By: Izumi Hasegawa August 29, 2014
Life of Crime is the film adaptation of Elmore Leonard’s novel The Switch which takes place in the ’70s. Yes, the fashion is very distinguished from that era. Fashion icon Jennifer Aniston plays a beautiful wife and mom in this film. Yes, she wore giant sunglasses and very ’70s clothes. What does she think about ’70s fashion? Also she talked about the backstory of being executive producer for this film, and playing a teenager’s mom in this film.
Q: What do you think about the ’70s?
It was awesome for the time and a lot of fun to wear all of that polyester and the handkerchiefs around the neck. My favorite piece of wardrobe was the sunglasses.
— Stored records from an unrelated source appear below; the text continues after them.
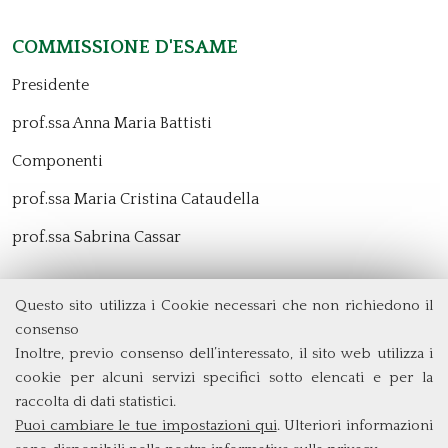
Commissione d'esame
Presidente
prof.ssa Anna Maria Battisti
Componenti
prof.ssa Maria Cristina Cataudella
prof.ssa Sabrina Cassar
Questo sito utilizza i Cookie necessari che non richiedono il
Dipartimento di Management e Diritto
consenso
Università degli Studi di Roma
Tor Vergata
Inoltre, previo consenso dell’interessato, il sito web utilizza i
Via Columbia, 2
cookie per alcuni servizi specifici sotto elencati e per la
00133 Roma (Italia)
raccolta di dati statistici.
Tel. +39 06 7259 5572/5425
Puoi cambiare le tue impostazioni qui
. Ulteriori informazioni
triennio@clem.uniroma2.it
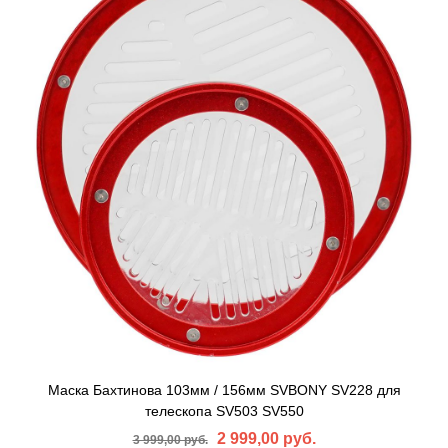
Маска Бахтинова 103мм / 156мм SVBONY SV228 для
телескопа SV503 SV550
2 999,00 руб.
3 999,00 руб.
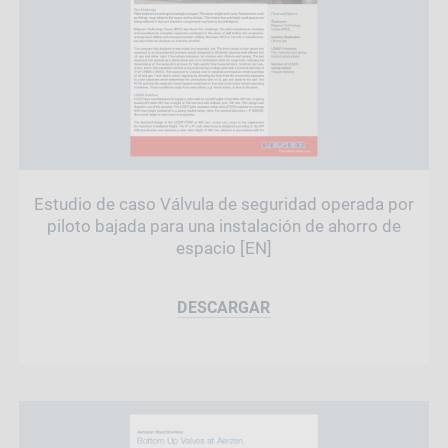
Estudio de caso Válvula de seguridad operada por
piloto bajada para una instalación de ahorro de
espacio [EN]
DESCARGAR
Q: Did you get to keep them?
No, I didn’t. I basically looked like my mom. I pulled out a lot of her old pictures and tried to rock the old Nancy Aniston 1970’s look.
Q: You were a producer for the film called Switch and now you are an executive producer of this film which is based on the novel The Switch. Tell us the behind-the-scenes story.
Well, this man (director Dan Schechter) just impressed me to no end and I was so excited because I’ve always loved Elmore Leonard. I had read The Switch (the book which this film is based on), which was the actual name, but we had to switch because I was already in a movie called The Switch about best friends making a baby. Then I read the book and I love how he writes his characters. They’re all so interesting and detailed. Also his bad guys aren’t the brightest, yet they somehow always make it happen and they’re actually lovable. I also thought Mickey’s character had such a beautiful arc and a powerful one. In that time to write that for a woman in the ’70s was pretty awesome. The whole package was really exciting for me. It was pretty much a no-brainer.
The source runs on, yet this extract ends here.